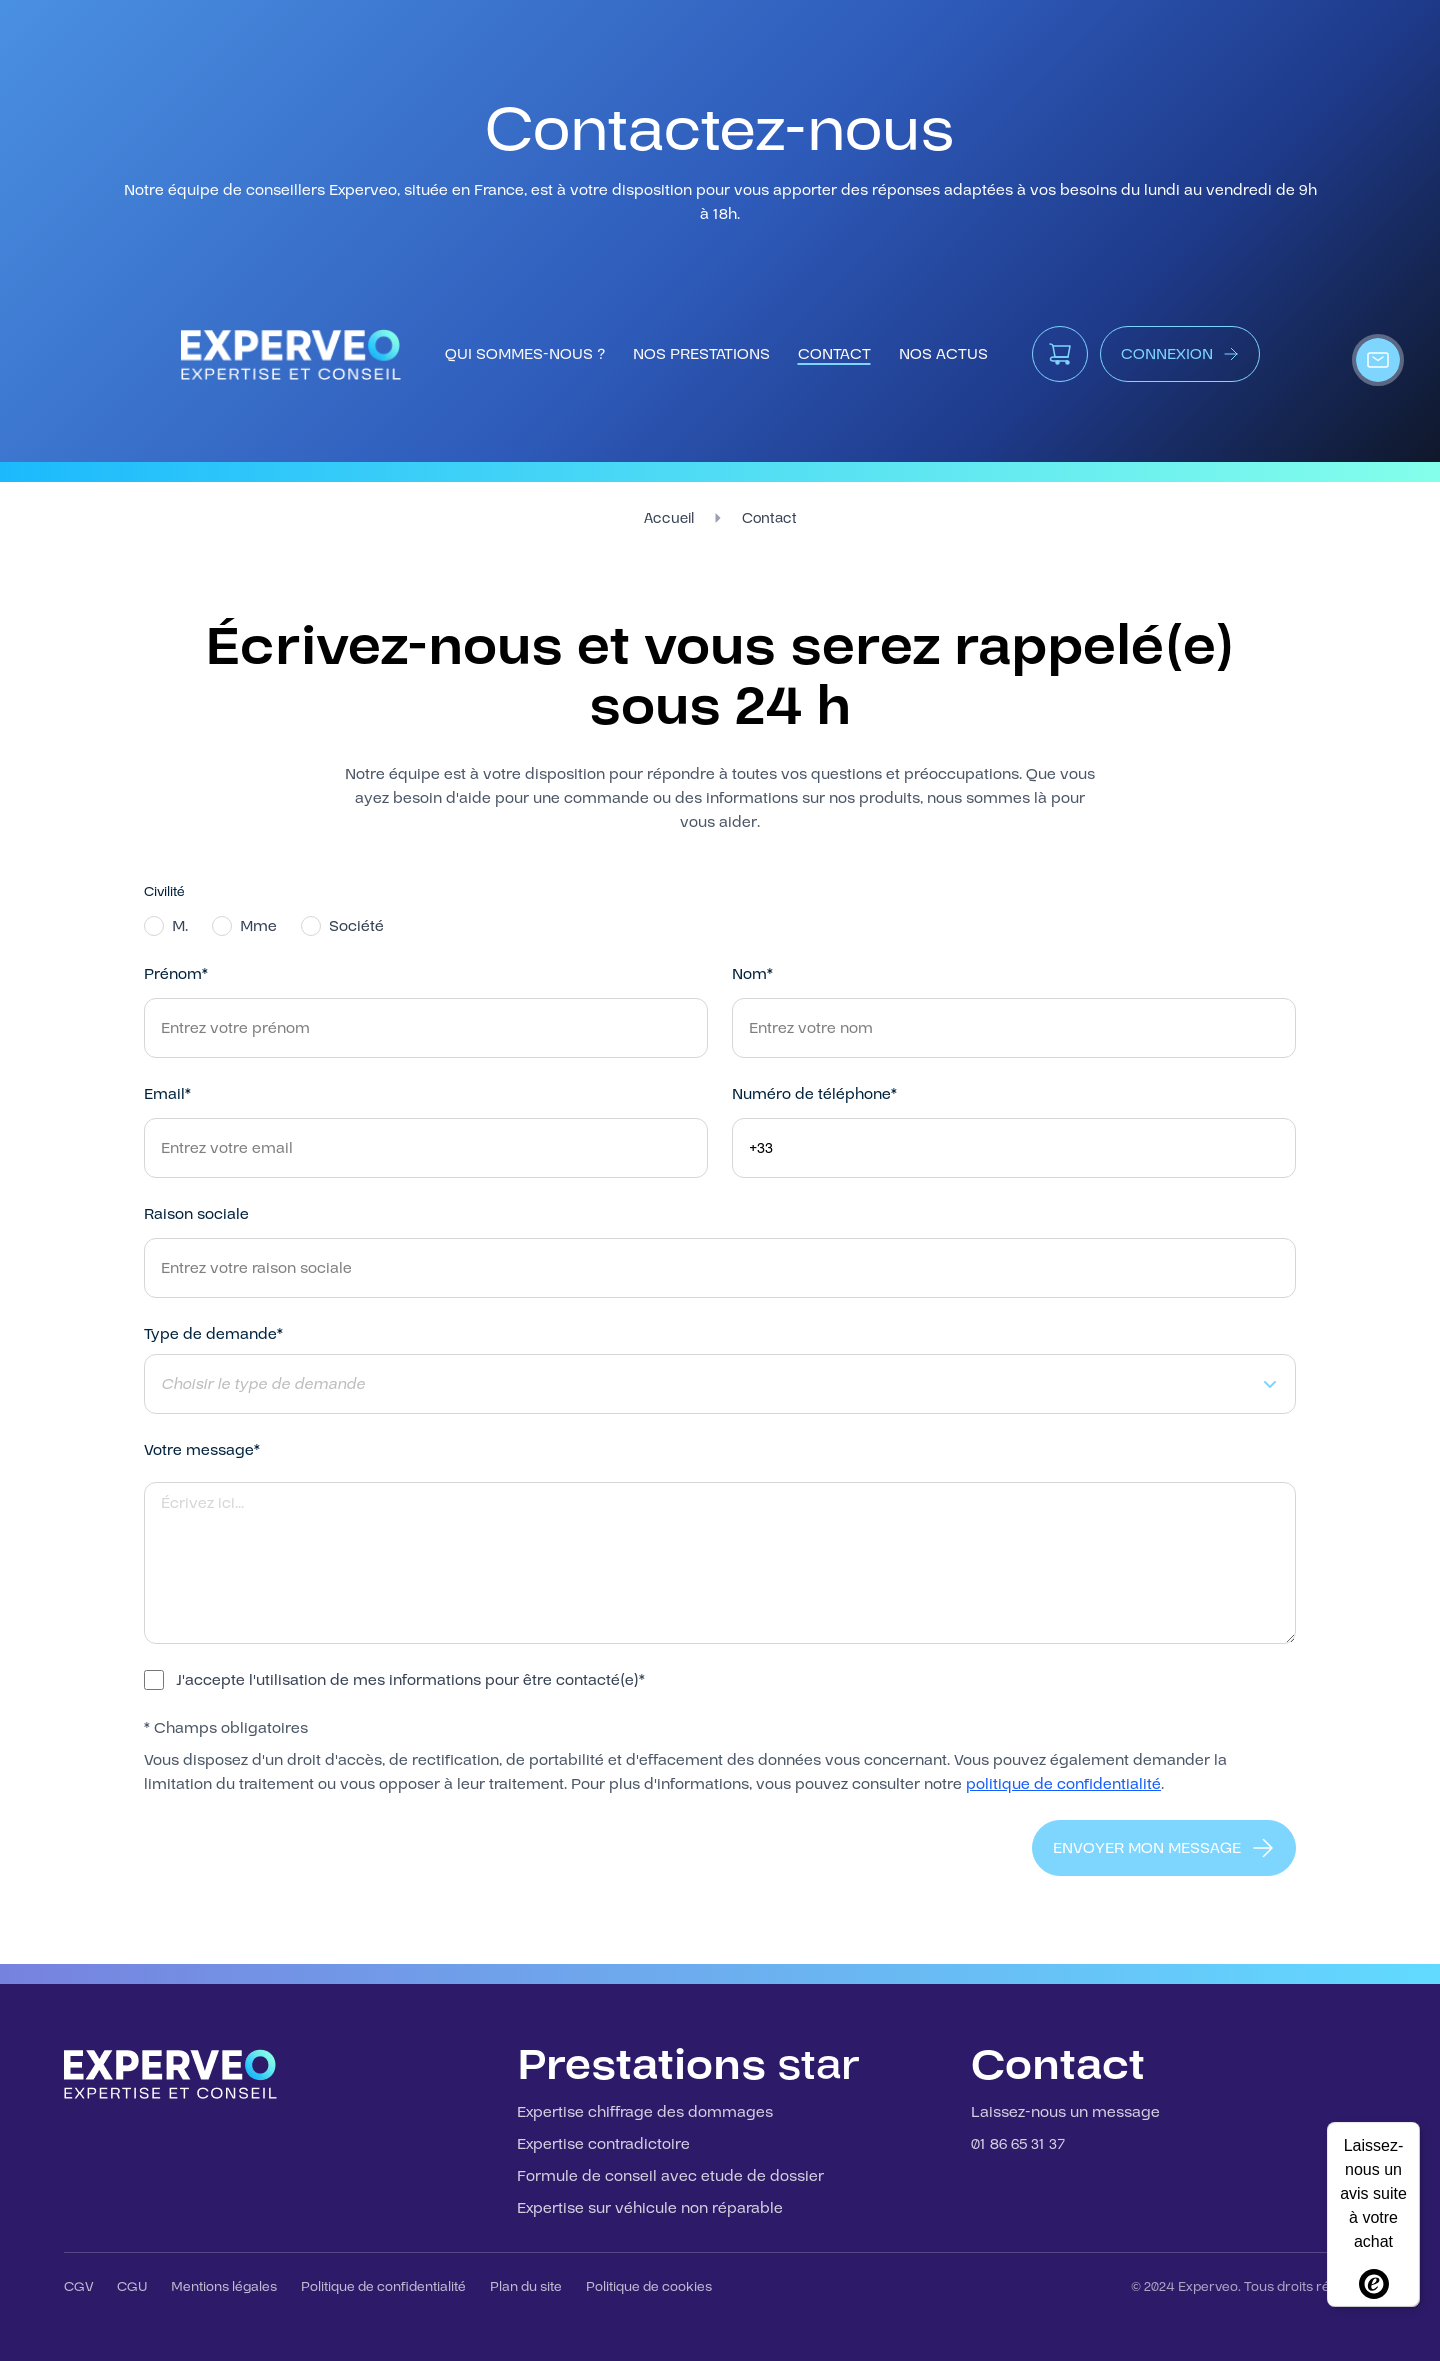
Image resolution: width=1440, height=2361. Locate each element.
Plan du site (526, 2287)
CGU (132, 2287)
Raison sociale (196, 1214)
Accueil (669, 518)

==

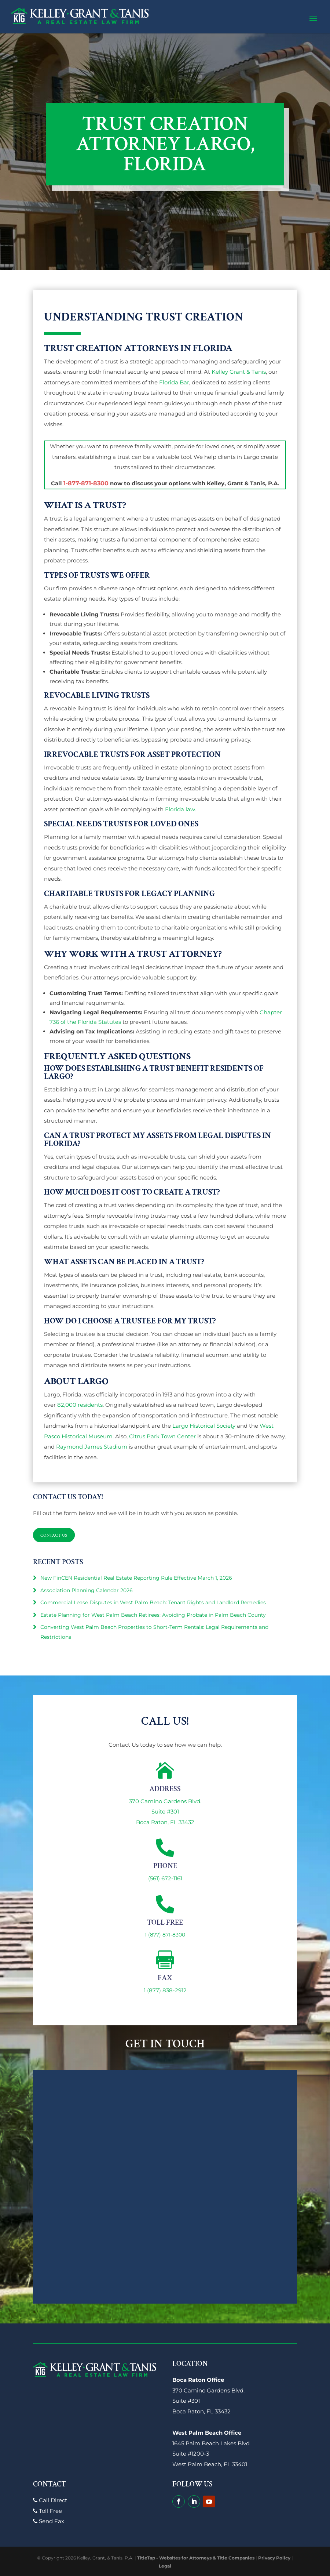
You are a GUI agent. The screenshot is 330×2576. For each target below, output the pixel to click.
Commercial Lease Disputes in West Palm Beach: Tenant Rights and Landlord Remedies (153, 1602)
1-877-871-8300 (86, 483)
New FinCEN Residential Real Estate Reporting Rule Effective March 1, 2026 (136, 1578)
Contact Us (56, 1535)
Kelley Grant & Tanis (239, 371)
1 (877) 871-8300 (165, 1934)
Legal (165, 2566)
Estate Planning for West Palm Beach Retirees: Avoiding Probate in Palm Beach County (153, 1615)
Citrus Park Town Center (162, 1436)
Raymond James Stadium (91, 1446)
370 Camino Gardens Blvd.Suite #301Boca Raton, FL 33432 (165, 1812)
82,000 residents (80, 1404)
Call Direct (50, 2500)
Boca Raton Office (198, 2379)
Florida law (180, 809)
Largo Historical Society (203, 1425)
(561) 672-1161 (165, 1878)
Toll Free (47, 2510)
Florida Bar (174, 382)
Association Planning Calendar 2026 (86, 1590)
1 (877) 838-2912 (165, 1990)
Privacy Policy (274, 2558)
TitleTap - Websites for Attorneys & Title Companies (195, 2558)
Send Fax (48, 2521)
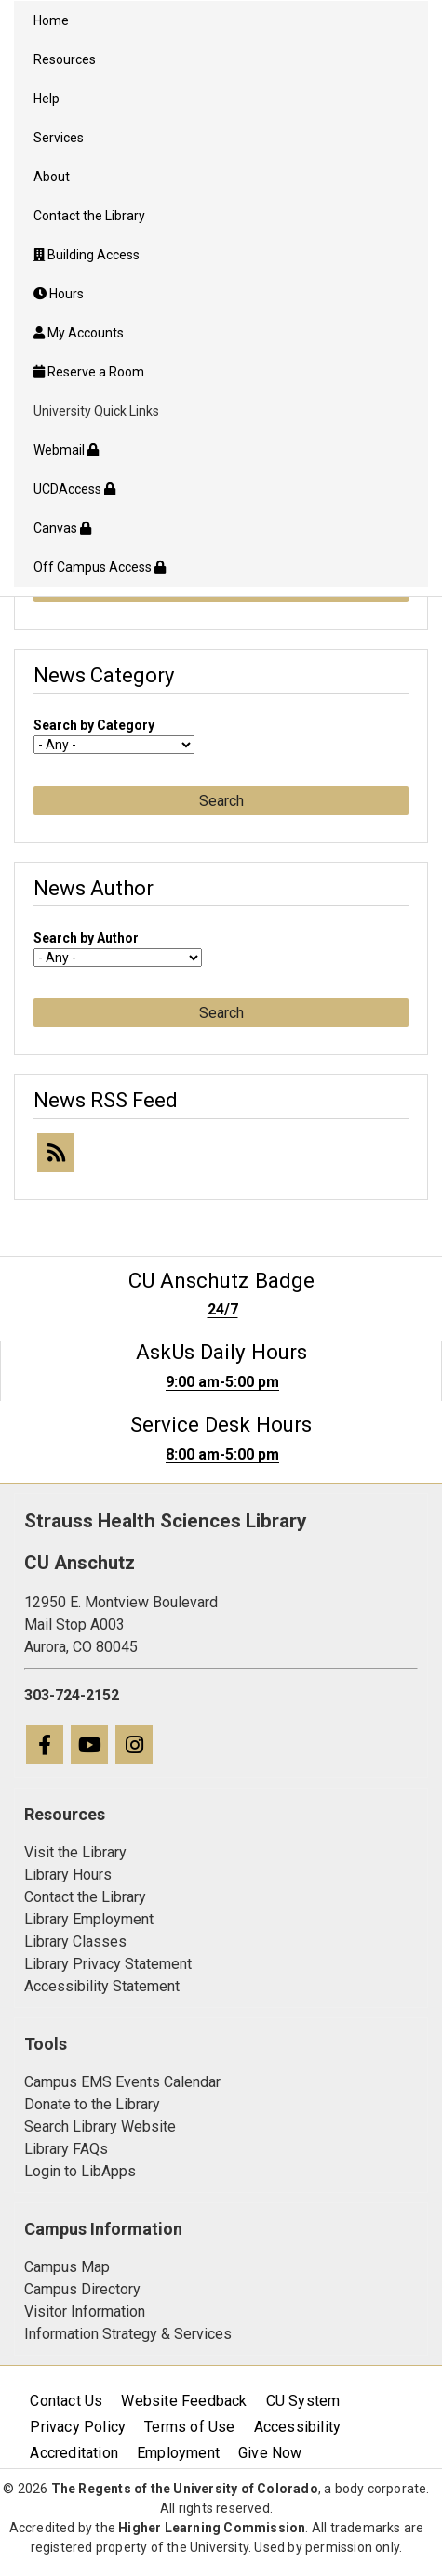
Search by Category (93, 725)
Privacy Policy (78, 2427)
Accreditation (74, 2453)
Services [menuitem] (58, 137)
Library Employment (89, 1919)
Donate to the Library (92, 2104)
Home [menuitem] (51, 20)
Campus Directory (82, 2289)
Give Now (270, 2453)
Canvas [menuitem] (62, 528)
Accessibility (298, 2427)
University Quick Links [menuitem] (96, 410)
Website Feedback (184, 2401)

==

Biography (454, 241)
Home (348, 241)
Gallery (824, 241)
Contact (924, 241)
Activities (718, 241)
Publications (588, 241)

(Directions for this task): With the pictures omitted, copy exactly the lines of the listing above starting at the line containing "370 Camino Gardens" and ending at the line containing "Website Feedback (184, 2401)", both included.

(Solved exercise):
370 Camino Gardens Blvd.Suite #301Boca Raton, FL 33432 (165, 1812)
82,000 residents (80, 1404)
Call Direct (50, 2500)
Boca Raton Office (198, 2379)
Florida law (180, 809)
Largo Historical Society (203, 1425)
(561) 672-1161 (165, 1878)
Toll Free (47, 2510)
Florida Bar (174, 382)
Association Planning Calendar 2026 (86, 1590)
1 (877) 838-2912 (165, 1990)
Privacy Policy (274, 2558)
TitleTap - Websites for Attorneys & Title Companies (195, 2558)
Send Fax (48, 2521)
Search by Category (93, 725)
Privacy Policy (78, 2427)
Accreditation (74, 2453)
Services [menuitem] (58, 137)
Library Employment (89, 1919)
Donate to the Library (92, 2104)
Home [menuitem] (51, 20)
Campus Directory (82, 2289)
Give Now (270, 2453)
Canvas [menuitem] (62, 528)
Accessibility (298, 2427)
University Quick Links [menuitem] (96, 410)
Website Feedback (184, 2401)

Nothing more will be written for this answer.